Tener Vida eterna

EL EVANGELIO ILUMINA A TU FAMILIA

Domingo 19 de agosto de 2018 – 20mo. durante el año

Evangelio según san Juan 6, 51 – 59

 

  51 “Yo soy el pan vivo bajado del cielo;

  el que coma de este pan, vivirá eternamente;

  y el pan que yo daré

  es mi carne, para la vida del mundo.

        52 Los judíos discutían entre sí, diciendo: ¿Cómo puede éste darnos a comer su carne? 53 Jesús les respondió:

     “Les aseguro

     Que si no comen la carne

     del Hijo del Hombre,

     y no beben su sangre,

     no tendrán vida en ustedes.

  54 El que come mi carne y bebe mi sangre,

     tiene Vida eterna;

     y yo le resucitaré en el último día.

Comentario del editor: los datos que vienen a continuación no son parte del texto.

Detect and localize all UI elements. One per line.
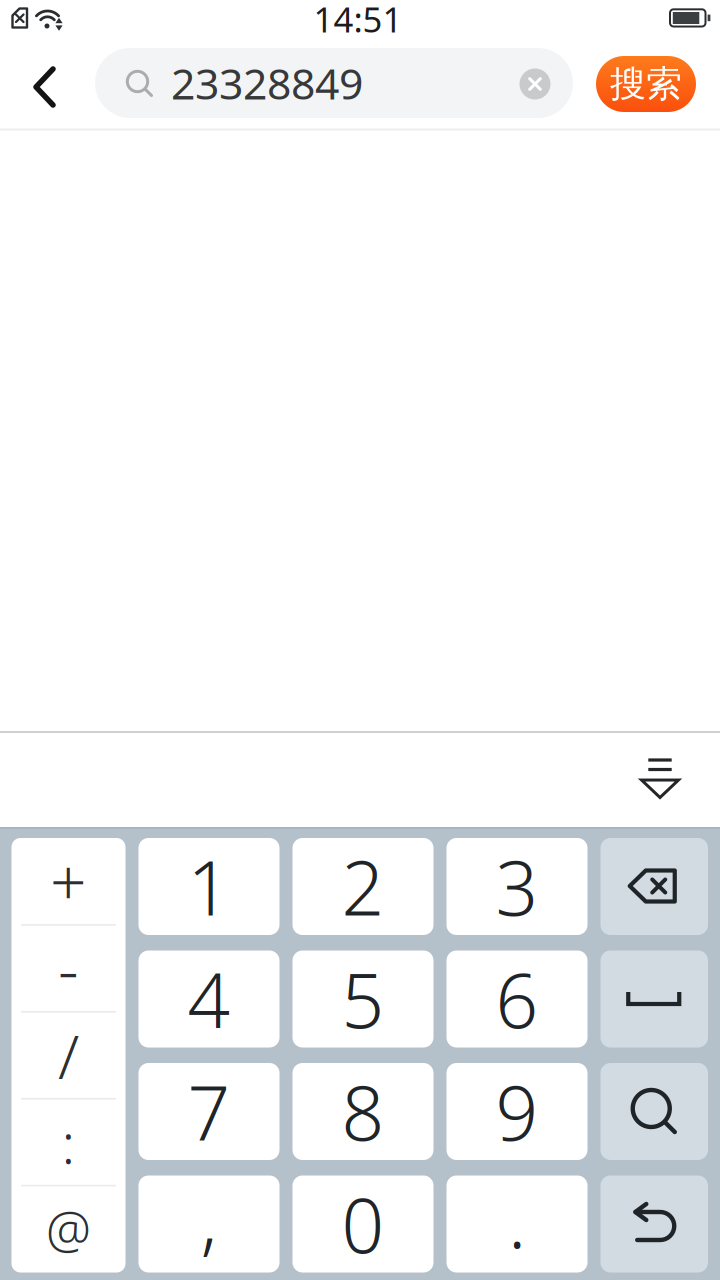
button[interactable]: - bbox=[14, 926, 124, 1011]
button[interactable]: 2 bbox=[292, 838, 434, 935]
button[interactable]: + bbox=[14, 839, 124, 924]
button[interactable]: 9 bbox=[446, 1063, 588, 1160]
staticText: 搜索 bbox=[610, 62, 682, 106]
button[interactable]: 23328849 bbox=[95, 48, 573, 118]
staticText: 23328849 bbox=[171, 55, 363, 111]
button[interactable]: 6 bbox=[446, 950, 588, 1048]
button[interactable]: Clear text bbox=[520, 68, 550, 100]
button[interactable]: 8 bbox=[292, 1063, 434, 1160]
staticText: 4 bbox=[188, 949, 230, 1049]
staticText: : bbox=[62, 1105, 76, 1179]
button[interactable]: Return bbox=[600, 1176, 708, 1272]
staticText: 5 bbox=[342, 949, 384, 1049]
button[interactable]: Space bbox=[600, 950, 708, 1048]
staticText: 8 bbox=[342, 1062, 384, 1161]
staticText: 6 bbox=[496, 949, 538, 1049]
button[interactable]: 0 bbox=[292, 1176, 434, 1272]
button[interactable]: 5 bbox=[292, 950, 434, 1048]
button[interactable]: / bbox=[14, 1013, 124, 1098]
staticText: 3 bbox=[496, 837, 538, 936]
button[interactable]: . bbox=[446, 1176, 588, 1272]
staticText: 1 bbox=[188, 837, 230, 936]
staticText: @ bbox=[46, 1195, 91, 1263]
button[interactable]: : bbox=[14, 1100, 124, 1185]
button[interactable]: 搜索 bbox=[596, 56, 696, 112]
staticText: + bbox=[50, 839, 87, 924]
staticText: 9 bbox=[496, 1062, 538, 1161]
staticText: / bbox=[58, 1014, 79, 1096]
staticText: , bbox=[200, 1168, 218, 1268]
button[interactable]: 7 bbox=[138, 1063, 280, 1160]
button[interactable]: Back bbox=[27, 65, 63, 109]
button[interactable]: @ bbox=[14, 1186, 124, 1272]
button[interactable]: Delete bbox=[600, 838, 708, 935]
button[interactable]: 3 bbox=[446, 838, 588, 935]
staticText: - bbox=[58, 926, 79, 1011]
button[interactable]: Hide keyboard bbox=[640, 758, 680, 800]
staticText: 2 bbox=[342, 837, 384, 936]
staticText: 14:51 bbox=[314, 0, 402, 42]
staticText: . bbox=[508, 1169, 526, 1269]
staticText: 0 bbox=[342, 1174, 384, 1274]
button[interactable]: 4 bbox=[138, 950, 280, 1048]
button[interactable]: Search bbox=[600, 1063, 708, 1160]
button[interactable]: 1 bbox=[138, 838, 280, 935]
staticText: 7 bbox=[188, 1062, 230, 1161]
button[interactable]: , bbox=[138, 1176, 280, 1272]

  55 Porque mi carne es la verdadera comida,

     y mi sangre la verdadera bebida.

  56 El que come mi carne y bebe mi sangre,

     Permanece en mí, y yo en él.

  57 Así como me yo, que he sido enviado

     por el Padre que tiene Vida,

     vivo por el Padre, de la misma manera,

     el que me come, vivirá por mí.

  58 Este es el pan bajado del cielo;

     no como el que comieron sus padres y murieron;

     el que come de este pan,

     vivirá eternamente.

       

   59 Jesús enseñaba todo esto en la sinagoga de Cafarnaum.

               Palabra del Señor

 

Reflexión y preguntas

      El evangelista San Juan insiste en presentarnos a Jesús como el Pan de Vida. En esta parte de su discurso del Pan de Vida habla de comer y beber a Jesús; donde el pan es reemplazado por la carne.  A través de este gesto sensible de comer, el Cristo entero entra en nuestra vida. Todo su ser: su mente, sus afectos, su divinidad. Al recibir la Eucaristía se realiza la unión más íntima que podamos esperar en esta vida.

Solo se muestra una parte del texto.